Use BeautifulSoup to isolate relevant sections,
then Deepseek to extract structured data
"""
# Fetch page
response = requests.get(url)
soup = BeautifulSoup(response.text, 'html.parser')
# Find the product container using traditional selectors
product_section = soup.find('div', {'class': 'product-details'})
if product_section:
# Now use LLM to extract from this specific section
section_html = str(product_section)
result = extract_with_deepseek(
section_html,
"Extract product title, price, and specifications"
)
return result
return None
Best practices
- Be specific in prompts: Clearly describe the exact data you want and the expected format
- Use JSON mode: Enable
response_format={'type': 'json_object'}
for structured output - Set low temperature: Use temperature around 0.1 for consistent extraction
- Validate outputs: Always validate the LLM's response before using it
- Handle failures gracefully: Implement retries and fallback mechanisms
- Monitor token usage: Track API costs and optimize HTML preprocessing
- Respect rate limits: Implement proper rate limiting in your scraping code
Conclusion
Using Deepseek LLM for web scraping provides a flexible, maintainable alternative to traditional selector-based approaches.
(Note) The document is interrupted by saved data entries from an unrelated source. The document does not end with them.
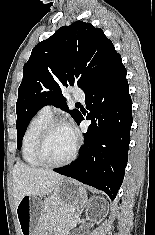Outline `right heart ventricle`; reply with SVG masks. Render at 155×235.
Listing matches in <instances>:
<instances>
[{
	"label": "right heart ventricle",
	"mask_w": 155,
	"mask_h": 235,
	"mask_svg": "<svg viewBox=\"0 0 155 235\" xmlns=\"http://www.w3.org/2000/svg\"><path fill=\"white\" fill-rule=\"evenodd\" d=\"M51 119V116L40 111L29 121L24 131L21 140V155L23 161L31 167L42 165L35 156V147L41 131Z\"/></svg>",
	"instance_id": "e07e8e85"
}]
</instances>
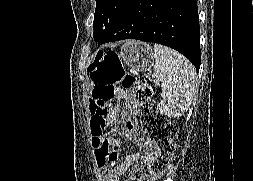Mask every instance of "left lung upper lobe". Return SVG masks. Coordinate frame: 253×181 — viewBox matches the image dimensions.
<instances>
[{
    "mask_svg": "<svg viewBox=\"0 0 253 181\" xmlns=\"http://www.w3.org/2000/svg\"><path fill=\"white\" fill-rule=\"evenodd\" d=\"M131 0H96L94 40L98 41L116 23Z\"/></svg>",
    "mask_w": 253,
    "mask_h": 181,
    "instance_id": "5c2ea615",
    "label": "left lung upper lobe"
}]
</instances>
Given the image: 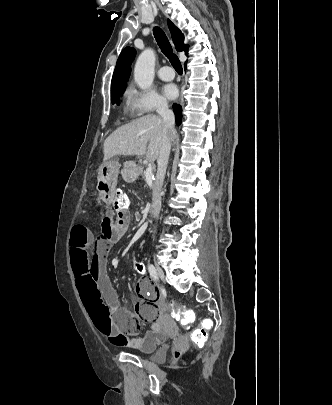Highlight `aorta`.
I'll return each mask as SVG.
<instances>
[{"instance_id": "aorta-1", "label": "aorta", "mask_w": 332, "mask_h": 405, "mask_svg": "<svg viewBox=\"0 0 332 405\" xmlns=\"http://www.w3.org/2000/svg\"><path fill=\"white\" fill-rule=\"evenodd\" d=\"M155 52L145 49L138 57L134 67V80L140 89L146 90L154 80Z\"/></svg>"}]
</instances>
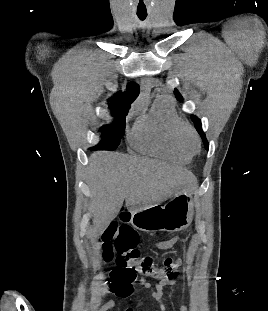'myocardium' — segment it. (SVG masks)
Here are the masks:
<instances>
[{"label":"myocardium","instance_id":"obj_1","mask_svg":"<svg viewBox=\"0 0 268 311\" xmlns=\"http://www.w3.org/2000/svg\"><path fill=\"white\" fill-rule=\"evenodd\" d=\"M174 134L179 146L190 154L199 151L201 147L200 138L194 127L184 119H178L175 123Z\"/></svg>","mask_w":268,"mask_h":311}]
</instances>
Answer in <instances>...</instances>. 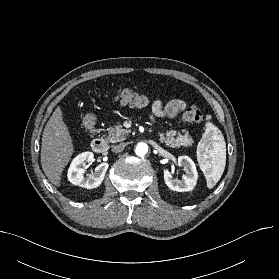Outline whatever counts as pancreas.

While it may be more expensive per request than simple parsing, the ability to handle layout changes, extract semantically similar data, and process unstructured content makes it invaluable for complex scraping tasks. Start with simple extractions, optimize your prompts and HTML preprocessing, and scale up as you become familiar with the model's capabilities.